Any value serializing to >16 bytes reproduces identically — e.g. a text column
with a 13+ byte payload (4 + 13 = 17); the attached {{reuse-text}} mode uses a
32-byte string (36 bytes serialized) — so the bug is not UUID-specific.
h3. Steps to reproduce
Attached {{uuid_async_repro.c}} is self-contained (creates its own
keyspace/table). A {{Makefile}} fetches + builds the driver with a sanitizer
and builds the reproducer; with a local Cassandra running, {{make && make run}}
reproduces. Core loop:
{code:c}
CassStatement* stmt = cass_prepared_bind(prepared); /* created once */
for (;;) {
for (int i = 0; i < 50; i++) {
cass_statement_bind_int64_by_name(stmt, "id", i);
cass_uuid_from_string(random_uuid, &uuid);
cass_statement_bind_uuid_by_name(stmt, "uuid", uuid); /* re-bind */
futures[i] = cass_session_execute(session, stmt); /* 50 in flight */
}
/* wait all futures, repeat */
}
{code}
Build the driver and the program with {{{}-fsanitize=address -g{}}}; crashes
within
~1500 executions in every attempt (4/4 on 2.17.1, 2/2 on master). Control modes
in the same file: binding null instead of a uuid -> clean; creating a fresh
statement per execution ({{{}fresh-uuid{}}}) -> clean.
h3. Expected vs actual
* *Expected:* either the statement's values are snapshotted by
{{cass_session_execute()}} (so later re-binding is safe), or the documentation
clearly states a statement must not be modified until its execution future
completes.
* *Actual:* use-after-free / double free; freed heap memory can be written to
the socket. Without sanitizers this surfaces as rare, hard-to-diagnose glibc
heap-corruption aborts or SEGVs far from the cause (often at session teardown).
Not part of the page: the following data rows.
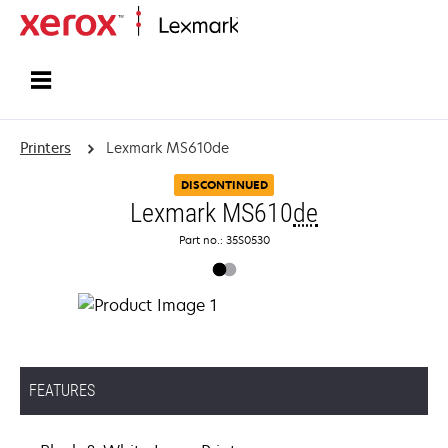
Home
Printers
Lexmark MS610de
DISCONTINUED
Lexmark MS610
de
Part no.: 35S0530
FEATURES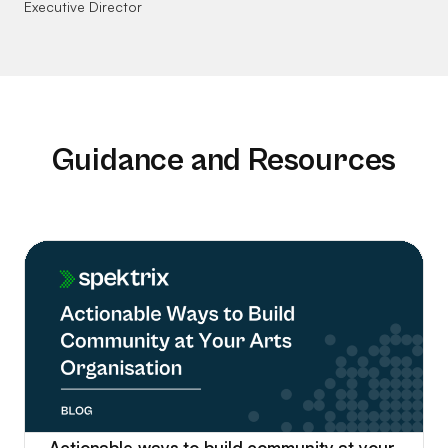
Executive Director
Guidance and Resources
Actionable ways to build community at your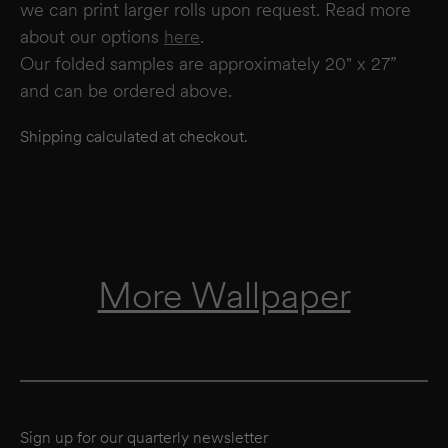
we can print larger rolls upon request. Read more
about our options
here
.
Our folded samples are approximately 20" x 27”
and can be ordered above.
Shipping calculated at checkout.
More Wallpaper
Sign up for our quarterly newsletter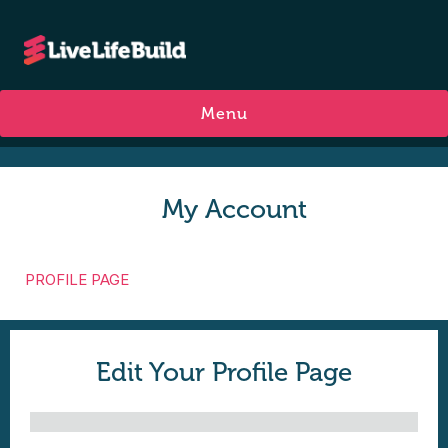
Menu
My Account
PROFILE PAGE
Edit Your Profile Page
h3. AddressSanitizer (2.17.1, excerpt)
{noformat}
==ERROR: AddressSanitizer: heap-use-after-free ... READ of size 20 ... thread T2
#1 writev
#4 uv_write2
#5 SocketWrite::flush() src/socket.cpp:58
#6 ConnectionPool::flush() src/connection_pool.cpp:113
...
freed by thread T0 here:
#1 Buffer::copy(Buffer const&) src/buffer.hpp:201
#3 AbstractData::Element::operator=(Element&&) src/abstract_data.hpp:44
#4 AbstractData::set(unsigned long, CassUuid_) src/abstract_data.hpp:110
#6 cass_statement_bind_uuid_by_name src/statement.cpp:204
previously allocated by thread T0 here:
#3 RefBuffer::create(unsigned long) src/ref_counted.hpp:149
#6 encode_with_length(CassUuid_) src/encode.hpp:115
#9 cass_statement_bind_uuid_by_name src/statement.cpp:204
{noformat}
h3. ThreadSanitizer (2.17.1, racing pair)
{noformat}
Read of size 8 by thread T2 (IO thread):
#0 Buffer::copy(Buffer const&) src/buffer.hpp:194
#2 AbstractData::Element::get_buffer() src/abstract_data.cpp:116
#3 Statement::encode_values(...) src/statement.cpp:438
#5 RequestCallback::encode(...) src/request_callback.cpp:81
#6 SocketWriteBase::write(...) src/socket.cpp:236
Previous write of size 8 by main thread:
#0 Buffer::copy(Buffer const&) src/buffer.hpp:195
#2 AbstractData::Element::operator=(Element&&) src/abstract_data.hpp:44
#5 cass_statement_bind_uuid_by_name src/statement.cpp:204
{noformat}
TSan also reports the symmetric double-free: main thread dec_ref on a
{{RefBuffer}} already freed by the IO thread in
{{{}SocketWriteBase::clear(){}}}/{{{}handle_write{}}} after the write completed.
h3. Suggested fix directions
* Snapshot the parameter buffers on the application thread, inside
{{cass_session_execute()}} (a {{Buffer}} copy per element is cheap — inc_ref
for heap buffers, <=16-byte memcpy for inline ones); or
* deep-copy the {{Statement}} at submission; or, at minimum,
* document explicitly (cassandra.h {{CassStatement}} docs + thread-safety
section) that a statement must not be modified between submission and future
completion, and note that this also silently produces torn inline values
(<=16 bytes) — a data-integrity issue, not just a crash.
h3. History
First reported (symptom only) as DataStax JIRA CPP-996 (Feb 2024, not migrated
to ASF JIRA and no longer accessible), from
[https://github.com/Watson1978/ilios/issues/12] — a Ruby binding that re-binds
one statement across concurrent {{execute_async}} calls. That project had to
stop binding UUID values in its tests to avoid the crashes; the attached
reproducer distills their exact pattern to C.